- Sarqaleh Rural District Location within Iran
- Coordinates: 34°44′19″N 45°43′24″E﻿ / ﻿34.73861°N 45.72333°E
- Country: Iran
- Province: Kermanshah
- County: Sarpol-e Zahab
- District: Dasht-e Zahab
- Capital: Tappeh Rash

Population (2016)
- • Total: 542
- Time zone: UTC+3:30 (IRST)

= Sarqaleh Rural District =

Rural district in Kermanshah province, Iran

Sarqaleh Rural District (دهستان سرقلعه) is in Dasht-e Zahab District of Sarpol-e Zahab County, Kermanshah province, Iran. Its capital is the village of Tappeh Rash.

==Demographics==
===Population===
At the time of the 2006 National Census, the rural district's population (as a part of Ezgeleh District of Salas-e Babajani County) was 609 in 105 households.
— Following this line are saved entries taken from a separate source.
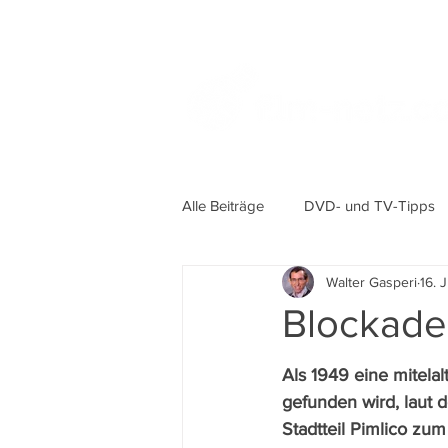
Alle Beiträge
DVD- und TV-Tipps
Walter Gasperi
16. 
Blockade 
Als 1949 eine mitelal
gefunden wird, laut 
Stadtteil Pimlico z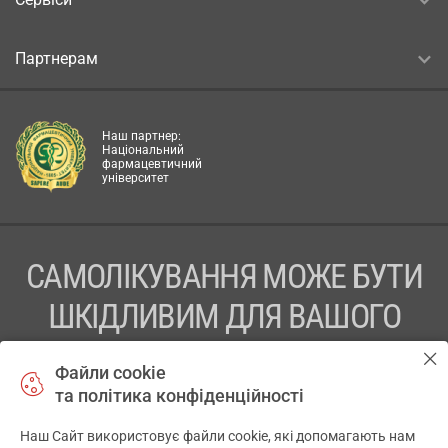
Партнерам
Наш партнер:
Національний
фармацевтичний
університет
САМОЛІКУВАННЯ МОЖЕ БУТИ
ШКІДЛИВИМ ДЛЯ ВАШОГО
ЗДОРОВ’Я
Файли cookie
та політика конфіденційності
ПЕРЕД ЗАСТОСУВАННЯМ ПРЕПАРАТУ ПРОКОНСУЛЬТУЙТЕСЬ
З ЛІКАРЕМ
Наш Сайт використовує файли cookie, які допомагають нам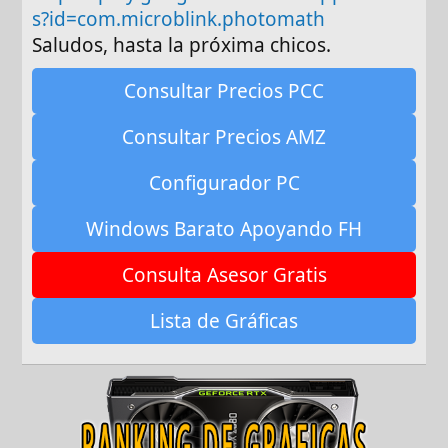
s?id=com.microblink.photomath
Saludos, hasta la próxima chicos.
Consultar Precios PCC
Consultar Precios AMZ
Configurador PC
Windows Barato Apoyando FH
Consulta Asesor Gratis
Lista de Gráficas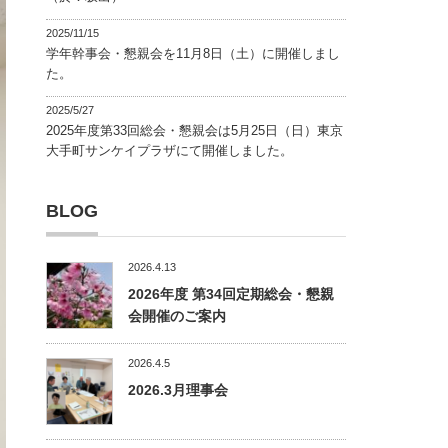
2025/11/15
学年幹事会・懇親会を11月8日（土）に開催しまし
た。
2025/5/27
2025年度第33回総会・懇親会は5月25日（日）東京
大手町サンケイプラザにて開催しました。
BLOG
2026.4.13
2026年度 第34回定期総会・懇親
会開催のご案内
2026.4.5
2026.3月理事会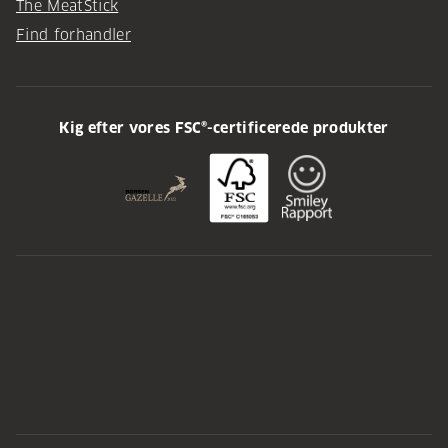
The MeatStick
Find forhandler
Kig efter vores FSC®-certificerede produkter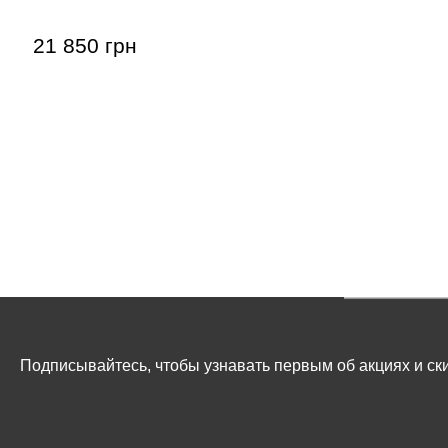
21 850 грн
Подписывайтесь, чтобы узнавать первым об акциях и ски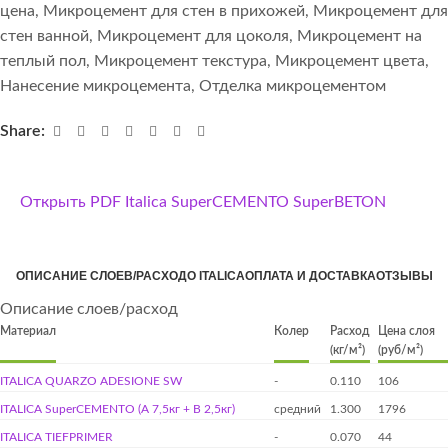
цена
,
Микроцемент для стен в прихожей
,
Микроцемент для
стен ванной
,
Микроцемент для цоколя
,
Микроцемент на
теплый пол
,
Микроцемент текстура
,
Микроцемент цвета
,
Нанесение микроцемента
,
Отделка микроцементом
Share:
Открыть PDF Italica SuperCEMENTO SuperBETON
ОПИСАНИЕ СЛОЕВ/РАСХОД
О ITALICA
ОПЛАТА И ДОСТАВКА
ОТЗЫВЫ
Описание слоев/расход
Материал
Колер
Расход
Цена слоя
(кг/м²)
(руб/м²)
ITALICA QUARZO ADESIONE SW
-
0.110
106
ITALICA SuperCEMENTO (А 7,5кг + B 2,5кг)
средний
1.300
1796
ITALICA TIEFPRIMER
-
0.070
44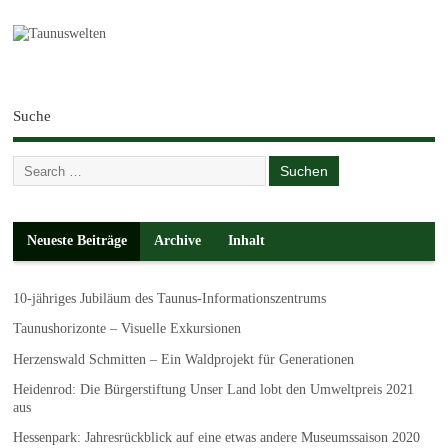
Suche
Neueste Beiträge
Archive
Inhalt
10-jähriges Jubiläum des Taunus-Informationszentrums
Taunushorizonte – Visuelle Exkursionen
Herzenswald Schmitten – Ein Waldprojekt für Generationen
Heidenrod: Die Bürgerstiftung Unser Land lobt den Umweltpreis 2021
aus
Hessenpark: Jahresrückblick auf eine etwas andere Museumssaison 2020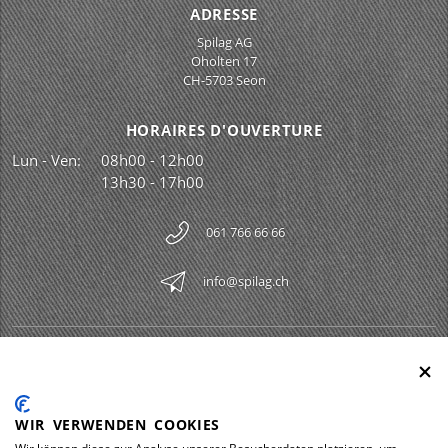
ADRESSE
Spilag AG
Oholten 17
CH-5703 Seon
HORAIRES D'OUVERTURE
Lun - Ven:
08h00 - 12h00
13h30 - 17h00
061 766 66 66
info@spilag.ch
SPILAG AG
Togg
LEGAL
Togg
WIR VERWENDEN COOKIES
DOWNLOADS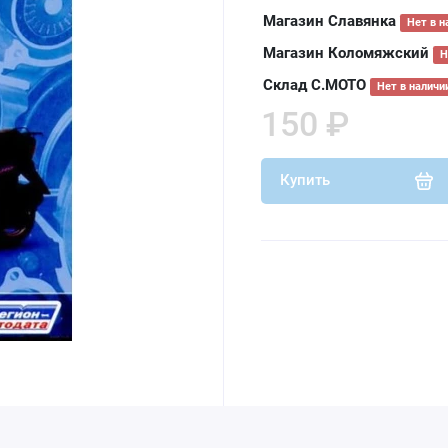
Магазин Славянка
Нет в н
Магазин Коломяжский
Н
Склад С.МОТО
Нет в наличи
150 ₽
Купить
There were 631 inhabitants in 147 households at the following census of 2011. The 2016 census measured the population of the rural district as 542 in 137 households, by which time it had been transferred to the Central District of Sarpol-e Zahab County. The most populous of its 29 villages was Tappeh Kanan, with 106 people.

After the 2016 census, the rural district was separated from the district in the formation of Dasht-e Zahab District.